Les comités d’audit sont la forme la plus élaborée de l’organisation de l’audit. La peur du gendarme en est à l’origine aux Etats-Unis : des administrateurs ayant été poursuivis pour des infractions relatives à l’information financière et à la corruption commises à leur insu par la direction de l’entreprise, ils se sont préoccupés de surveiller d’un peu plus près la manière dont les choses se passaient sur ces plans, puis d’une façon générale dans le management et le fonctionnement des sociétés dont ils assument en définitive la responsabilité.

Tout cela fait maintenant l’objet de réglementations très précises et les comités d’audit américains sont composés exclusivement d’administrateurs n’exerçant pas de responsabilités de management mais ayant une compétence particulière dans la gestion.

Leurs attributions s’étendent bien sûr également à l’audit externe et constituent de fait un véritable contre-pouvoir.

Quel que soit le rattachement, il est judicieux de préciser dans une charte d’audit la mission du service, ses responsabilités et les conditions dans lesquelles il les exerce. Cela constitue une sorte de règle du jeu et des relations entre l’audit interne, sa hiérarchie et ses interlocuteurs, notamment les audités.

Cette charte doit être largement diffusée et commentée afin que chacun connaisse bien la légitimité et la place que la direction générale accorde à la fonction.

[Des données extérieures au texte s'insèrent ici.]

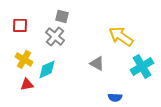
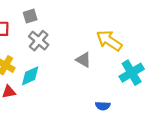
gray square: (62, 16) -> (30, 16), moved, turned -32
gray triangle: (97, 63) -> (84, 60), moved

L’animation du service doit s’appuyer sur une structure d’autant plus hiérarchisée que l’équipe est nombreuse. Informelle dans les petits services, elle doit être très affirmée dès que l’on dépasse 20 ou 30 auditeurs et ressemble alors à ce que l’on trouve dans les cabinets : superviseurs, chefs de mission, seniors.

Par ailleurs, afin de répondre à la préoccupation de compétence technique déjà évoquée, certains articulent leur organisation autour de cellules spécialisées dans les différentes fonctions de l’entreprise (production, comptabilité-finance, informatique, etc.) .

D’autres préfèrent conserver une unicité de structure et préserver ainsi le caractère généraliste du service et des auditeurs. Une fois de plus, à chacun de faire le choix qui lui convient le mieux, mais on gagne en efficacité chaque fois que l’on peut privilégier une approche généraliste.